Needs predominantly unmet
Seven interviewees, across four SATs, were allocated to the unmet needs group. All reported that, aside from the diagnostic assessment, the support they had received had not helped. All had been discharged or had disengaged from the service. The unmet needs that were reported were wide ranging and, in some cases, quite significant or dehabilitating. They were consistently attributed to limitations in the support offered by the SAT and/or the support/interventions being delivered in a way that they could not access (e.g. group-delivered interventions). We return to these issues in detail in Service characteristics: impacts on outcomes.

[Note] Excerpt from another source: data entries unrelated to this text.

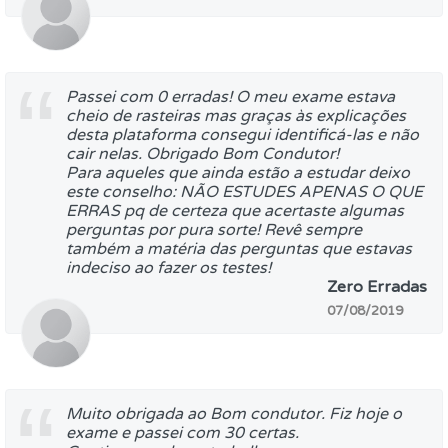
Passei com 0 erradas! O meu exame estava
cheio de rasteiras mas graças às explicações
desta plataforma consegui identificá-las e não
cair nelas. Obrigado Bom Condutor!
Para aqueles que ainda estão a estudar deixo
este conselho: NÃO ESTUDES APENAS O QUE
ERRAS pq de certeza que acertaste algumas
perguntas por pura sorte! Revê sempre
também a matéria das perguntas que estavas
indeciso ao fazer os testes!
Zero Erradas
07/08/2019
Muito obrigada ao Bom condutor. Fiz hoje o
exame e passei com 30 certas.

Some presented the experience of being discharged and/or being offered intervention/support as inadequate or inaccessible, with language that indicated a sense of rejection and a perceived lack of compassion on the part of the service; for example,‘thrown out’ (SU8) and ‘ticked off [waiting list]’ (SU17), as well as:
The service is like, is almost like detached, it’s like doesn’t even wanna try and help. . . . I feel like I’m not getting across, like I can’t get across how bad it is kinda thing.
SU47, 20 years
Another common theme in this group’s accounts was a frustration that needs had been articulated or identified during assessment, but not then addressed:
It felt like there was a disconnect between the person doing the diagnostics and the follow-up. Identifying an issue is isn’t the same as providing solutions or help with the issue.
A noteworthy difference in experience between the‘unmet needs’ group and the ‘needs met’ and ‘mixed experience’ groups was that the ‘unmet needs’ group were more likely to describe waiting times for the diagnostic assessment as being problematic, with some having waited> 2 years. It is possible that these waiting times increased the severity of personal difficulties or the hope vested in how the SAT would impact their lives, which, in turn, heightened or coloured their emotional response to their experiences of using a SAT. Despite this sense of frustration and disappointment, as with the‘mixed experience’ group, interviewees also referred to the high level of demand for services and lack of funding as an explanation as to why they had received so little support.